• [Your task] Wherever the word "make" occurs in the listing below, copy that whole line.

• [Data in this exercise]

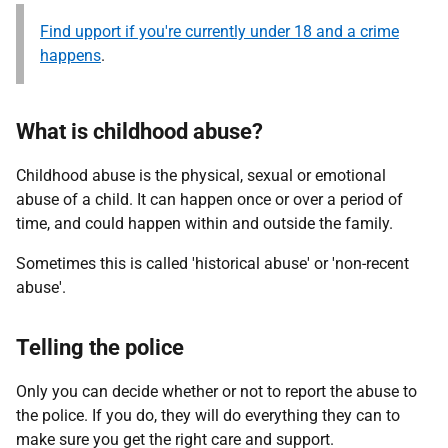
Find upport if you're currently under 18 and a crime
happens
.
What is childhood abuse?
Childhood abuse is the physical, sexual or emotional
abuse of a child. It can happen once or over a period of
time, and could happen within and outside the family.
Sometimes this is called 'historical abuse' or 'non-recent
abuse'.
Telling the police
Only you can decide whether or not to report the abuse to
the police. If you do, they will do everything they can to
make sure you get the right care and support.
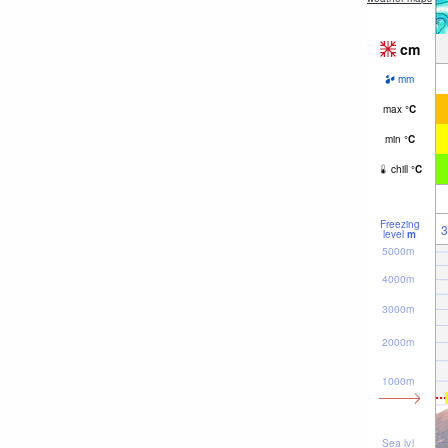
cm
mm
max
°
C
min
°
C
chill
°
C
Freezing
3
level
m
5000m
4000m
3000m
2000m
1000m
Sea lvl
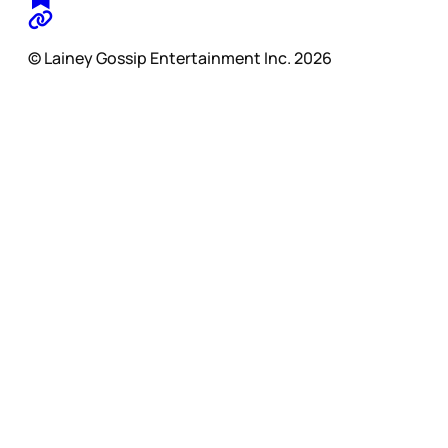
© Lainey Gossip Entertainment Inc. 2026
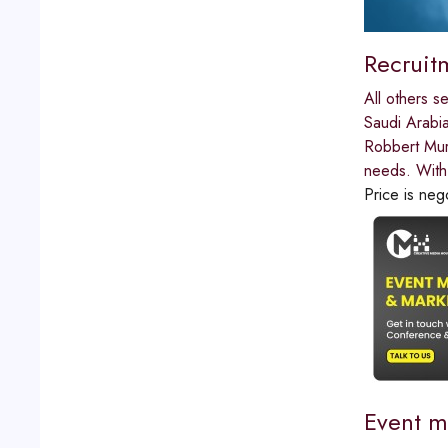
Recruit
All others s
Saudi Arabi
Robbert Murr
needs. With
Price is neg
Event m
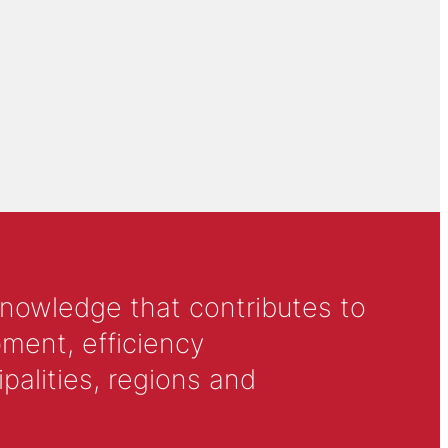
knowledge that contributes to
ment, efficiency
alities, regions and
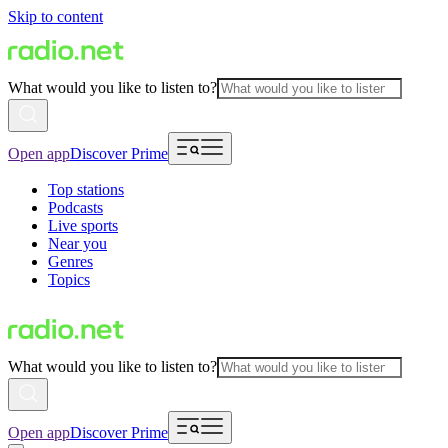
Skip to content
What would you like to listen to?
Open app
Discover Prime
Top stations
Podcasts
Live sports
Near you
Genres
Topics
What would you like to listen to?
Open app
Discover Prime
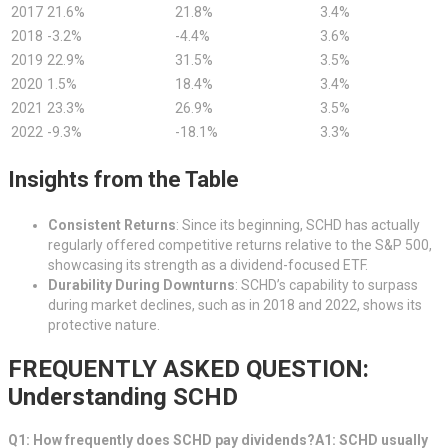
2017
21.6%
21.8%
3.4%
2018
-3.2%
-4.4%
3.6%
2019
22.9%
31.5%
3.5%
2020
1.5%
18.4%
3.4%
2021
23.3%
26.9%
3.5%
2022
-9.3%
-18.1%
3.3%
Insights from the Table
Consistent Returns
: Since its beginning, SCHD has actually
regularly offered competitive returns relative to the S&P 500,
showcasing its strength as a dividend-focused ETF.
Durability During Downturns
: SCHD’s capability to surpass
during market declines, such as in 2018 and 2022, shows its
protective nature.
FREQUENTLY ASKED QUESTION:
Understanding SCHD
Q1: How frequently does SCHD pay dividends?A1: SCHD usually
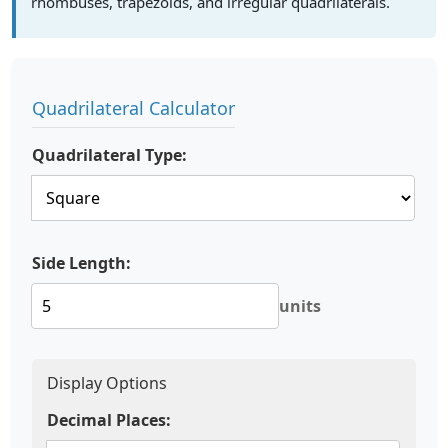
rhombuses, trapezoids, and irregular quadrilaterals.
Quadrilateral Calculator
Quadrilateral Type:
Side Length:
units
Display Options
Decimal Places:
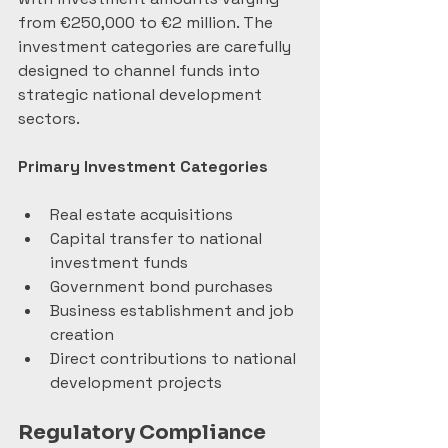
from €250,000 to €2 million. The 
investment categories are carefully 
designed to channel funds into 
strategic national development 
sectors.
Primary Investment Categories
Real estate acquisitions
Capital transfer to national 
investment funds
Government bond purchases
Business establishment and job 
creation
Direct contributions to national 
development projects
Regulatory Compliance 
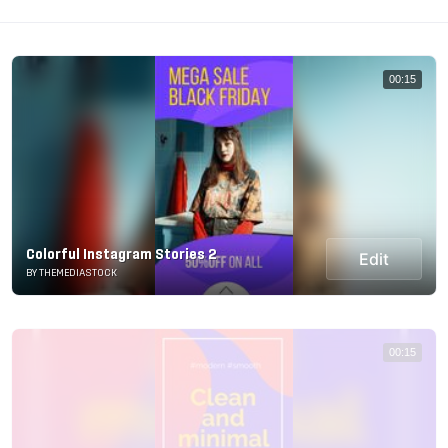
00:15
Colorful Instagram Stories 2
Edit
BY THEMEDIASTOCK
00:15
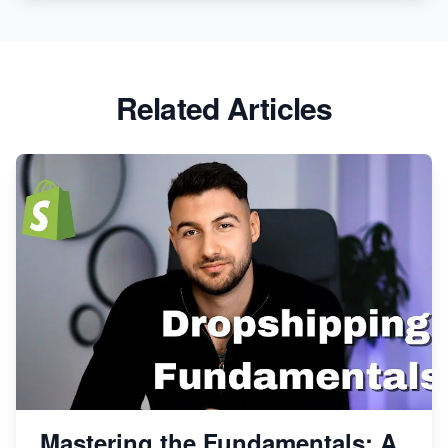
Related Articles
Mastering the Fundamentals: A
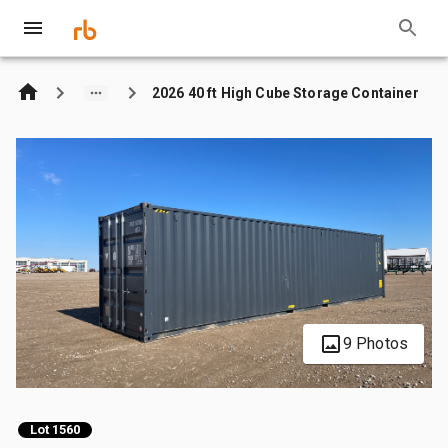
2026 40 ft High Cube Storage Container
9 Photos
Lot 1560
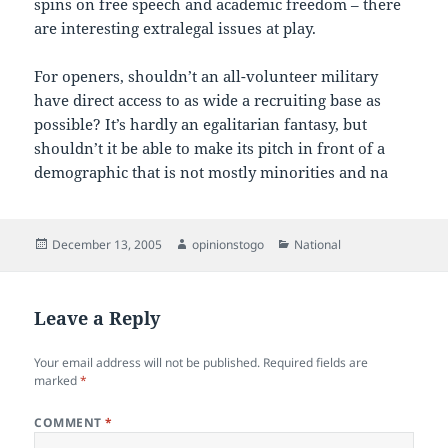
spins on free speech and academic freedom – there
are interesting extralegal issues at play.
For openers, shouldn’t an all-volunteer military
have direct access to as wide a recruiting base as
possible? It’s hardly an egalitarian fantasy, but
shouldn’t it be able to make its pitch in front of a
demographic that is not mostly minorities and na
Posted
Author
Categories
December 13, 2005
opinionstogo
National
on
Leave a Reply
Your email address will not be published.
Required fields are
marked
*
COMMENT
*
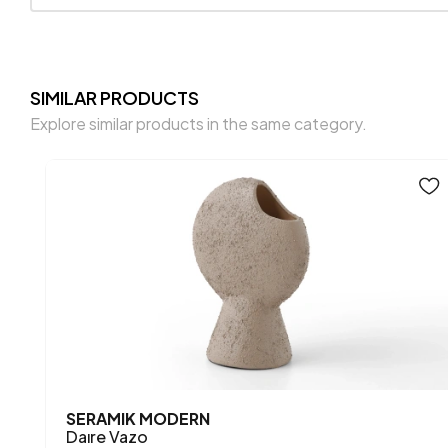
SIMILAR PRODUCTS
Explore similar products in the same category.
SERAMIK MODERN
Daıre Vazo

• [Answer to this task]
make sure you get the right care and support.
shouldn’t it be able to make its pitch in front of a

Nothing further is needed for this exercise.